(DATA FOR PROCESSING)

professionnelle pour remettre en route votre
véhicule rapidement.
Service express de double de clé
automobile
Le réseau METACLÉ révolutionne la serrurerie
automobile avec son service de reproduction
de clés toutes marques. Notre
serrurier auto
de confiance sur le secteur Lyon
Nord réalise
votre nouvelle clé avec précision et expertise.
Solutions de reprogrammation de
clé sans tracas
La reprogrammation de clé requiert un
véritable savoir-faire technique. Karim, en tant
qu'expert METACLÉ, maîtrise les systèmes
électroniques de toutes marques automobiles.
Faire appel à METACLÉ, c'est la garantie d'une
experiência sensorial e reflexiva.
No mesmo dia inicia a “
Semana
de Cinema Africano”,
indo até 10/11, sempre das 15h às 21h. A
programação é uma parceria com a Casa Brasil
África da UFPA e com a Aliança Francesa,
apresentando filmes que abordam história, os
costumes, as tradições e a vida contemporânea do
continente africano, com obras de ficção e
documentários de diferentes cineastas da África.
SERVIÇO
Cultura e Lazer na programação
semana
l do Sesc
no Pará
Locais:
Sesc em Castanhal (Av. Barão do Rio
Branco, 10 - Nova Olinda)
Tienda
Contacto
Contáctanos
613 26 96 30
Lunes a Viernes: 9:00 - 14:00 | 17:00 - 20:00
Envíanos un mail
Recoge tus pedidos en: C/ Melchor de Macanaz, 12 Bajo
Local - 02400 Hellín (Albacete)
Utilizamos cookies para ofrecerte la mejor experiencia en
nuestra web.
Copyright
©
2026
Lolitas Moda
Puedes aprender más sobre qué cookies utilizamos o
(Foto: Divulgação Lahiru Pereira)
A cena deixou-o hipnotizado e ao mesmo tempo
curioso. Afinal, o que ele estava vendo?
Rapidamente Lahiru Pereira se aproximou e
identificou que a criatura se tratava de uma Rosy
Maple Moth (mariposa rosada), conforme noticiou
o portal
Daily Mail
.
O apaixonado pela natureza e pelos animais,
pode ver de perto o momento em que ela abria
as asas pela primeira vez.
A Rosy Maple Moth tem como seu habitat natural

(End DATA FOR PROCESSING)
(DATA FOR PROCESSING)

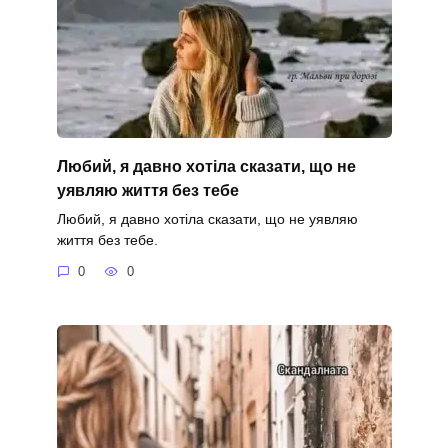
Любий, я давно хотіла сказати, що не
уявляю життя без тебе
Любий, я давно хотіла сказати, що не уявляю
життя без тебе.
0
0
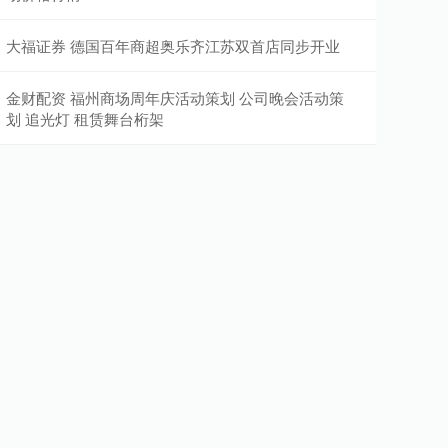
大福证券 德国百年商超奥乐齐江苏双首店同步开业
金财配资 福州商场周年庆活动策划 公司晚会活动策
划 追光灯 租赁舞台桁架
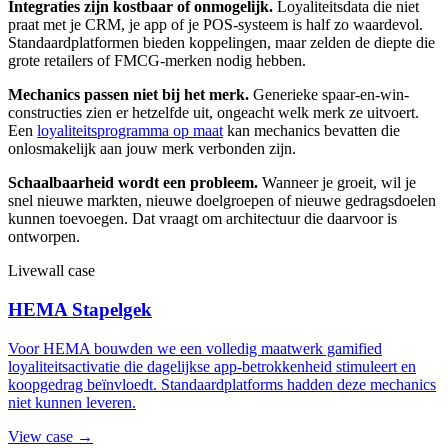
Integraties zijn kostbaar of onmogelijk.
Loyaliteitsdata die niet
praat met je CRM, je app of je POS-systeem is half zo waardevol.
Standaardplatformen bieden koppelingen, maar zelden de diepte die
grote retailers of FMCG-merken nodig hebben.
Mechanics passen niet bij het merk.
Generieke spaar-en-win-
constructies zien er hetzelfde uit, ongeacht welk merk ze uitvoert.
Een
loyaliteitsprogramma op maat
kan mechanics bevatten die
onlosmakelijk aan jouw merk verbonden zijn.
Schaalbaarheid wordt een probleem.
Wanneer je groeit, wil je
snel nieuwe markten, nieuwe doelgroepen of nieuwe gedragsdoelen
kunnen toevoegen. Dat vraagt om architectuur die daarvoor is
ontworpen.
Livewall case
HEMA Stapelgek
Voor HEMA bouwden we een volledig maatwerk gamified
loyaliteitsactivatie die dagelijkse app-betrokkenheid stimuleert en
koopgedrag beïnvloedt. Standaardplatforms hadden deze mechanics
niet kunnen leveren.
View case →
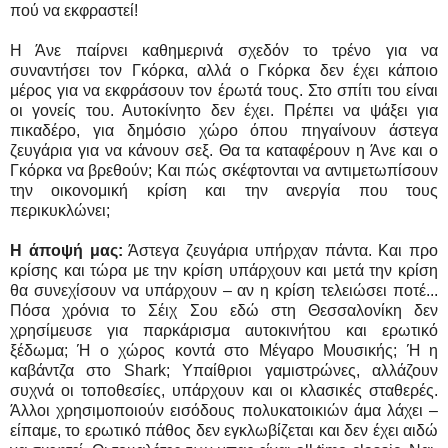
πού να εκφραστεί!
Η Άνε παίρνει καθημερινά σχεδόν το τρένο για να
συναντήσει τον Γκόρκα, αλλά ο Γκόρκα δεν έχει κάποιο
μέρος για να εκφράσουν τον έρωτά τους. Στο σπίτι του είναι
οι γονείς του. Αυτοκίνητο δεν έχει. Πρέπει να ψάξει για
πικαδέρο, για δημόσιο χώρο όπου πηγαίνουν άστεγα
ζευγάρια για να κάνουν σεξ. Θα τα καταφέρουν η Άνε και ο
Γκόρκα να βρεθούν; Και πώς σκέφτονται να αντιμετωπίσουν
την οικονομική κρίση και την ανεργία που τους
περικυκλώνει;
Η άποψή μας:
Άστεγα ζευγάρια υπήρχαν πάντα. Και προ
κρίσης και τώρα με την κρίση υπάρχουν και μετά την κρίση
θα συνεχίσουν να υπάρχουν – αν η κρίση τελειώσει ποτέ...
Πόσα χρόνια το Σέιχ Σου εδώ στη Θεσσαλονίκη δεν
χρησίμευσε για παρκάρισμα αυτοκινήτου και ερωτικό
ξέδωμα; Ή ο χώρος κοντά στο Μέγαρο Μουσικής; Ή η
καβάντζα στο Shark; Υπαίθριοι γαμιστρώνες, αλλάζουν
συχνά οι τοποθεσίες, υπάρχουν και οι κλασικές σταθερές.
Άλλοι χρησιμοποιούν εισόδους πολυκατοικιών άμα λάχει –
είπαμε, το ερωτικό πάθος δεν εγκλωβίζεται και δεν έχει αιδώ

(End DATA FOR PROCESSING)
(DATA FOR PROCESSING)

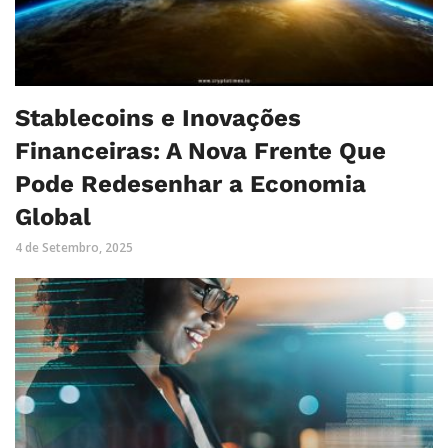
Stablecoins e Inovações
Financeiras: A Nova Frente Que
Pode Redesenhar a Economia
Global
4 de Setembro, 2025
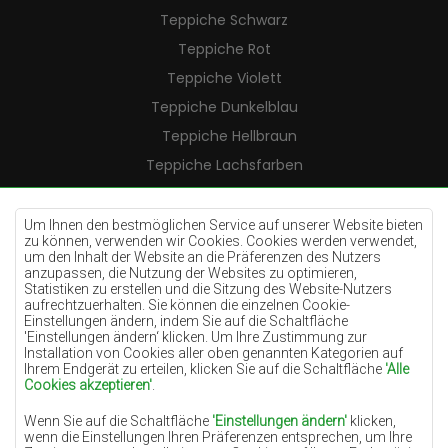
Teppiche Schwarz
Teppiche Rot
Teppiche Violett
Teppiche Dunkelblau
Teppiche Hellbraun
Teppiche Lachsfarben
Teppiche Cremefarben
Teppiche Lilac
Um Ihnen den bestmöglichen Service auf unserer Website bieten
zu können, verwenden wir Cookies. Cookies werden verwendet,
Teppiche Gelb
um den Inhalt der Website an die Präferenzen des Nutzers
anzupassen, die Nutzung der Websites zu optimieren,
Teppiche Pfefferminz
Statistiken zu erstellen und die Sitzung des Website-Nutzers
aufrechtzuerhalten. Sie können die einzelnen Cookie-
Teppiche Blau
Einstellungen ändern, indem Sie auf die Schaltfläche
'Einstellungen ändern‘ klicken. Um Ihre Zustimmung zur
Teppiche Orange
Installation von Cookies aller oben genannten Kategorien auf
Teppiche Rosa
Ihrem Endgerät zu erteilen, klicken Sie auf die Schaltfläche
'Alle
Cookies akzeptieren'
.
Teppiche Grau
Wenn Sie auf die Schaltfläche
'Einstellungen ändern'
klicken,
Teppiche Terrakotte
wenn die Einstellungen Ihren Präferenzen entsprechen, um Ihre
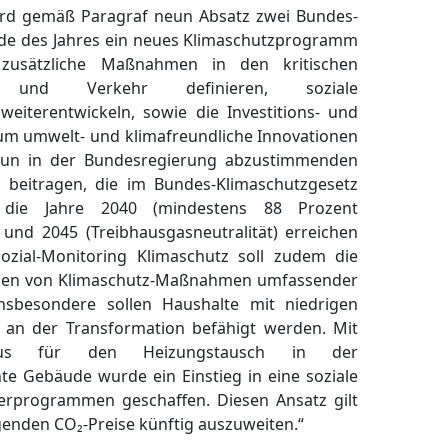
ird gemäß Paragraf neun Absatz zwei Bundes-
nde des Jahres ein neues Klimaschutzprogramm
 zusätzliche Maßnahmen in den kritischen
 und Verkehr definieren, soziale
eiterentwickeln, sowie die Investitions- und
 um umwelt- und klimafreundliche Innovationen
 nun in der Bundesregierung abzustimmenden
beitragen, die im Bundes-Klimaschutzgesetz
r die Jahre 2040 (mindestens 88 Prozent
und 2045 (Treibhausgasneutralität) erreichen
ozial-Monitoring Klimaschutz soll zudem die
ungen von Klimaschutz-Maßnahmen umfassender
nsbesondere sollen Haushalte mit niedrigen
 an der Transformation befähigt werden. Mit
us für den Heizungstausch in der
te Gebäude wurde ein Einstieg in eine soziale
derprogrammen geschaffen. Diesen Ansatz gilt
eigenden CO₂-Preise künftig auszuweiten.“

(End DATA FOR PROCESSING)

Within the listing above, find the line containing "Teppiche Orange" and the line containing "nde des Jahres ein neues Klimaschutzprogramm". Transcribe them and everything between them exactly, leaving out the pictures.

SOLUTION FOR THIS EXERCISE:
Teppiche Orange
Installation von Cookies aller oben genannten Kategorien auf
Teppiche Rosa
Ihrem Endgerät zu erteilen, klicken Sie auf die Schaltfläche
'Alle
Cookies akzeptieren'
.
Teppiche Grau
Wenn Sie auf die Schaltfläche
'Einstellungen ändern'
klicken,
Teppiche Terrakotte
wenn die Einstellungen Ihren Präferenzen entsprechen, um Ihre
ird gemäß Paragraf neun Absatz zwei Bundes-
nde des Jahres ein neues Klimaschutzprogramm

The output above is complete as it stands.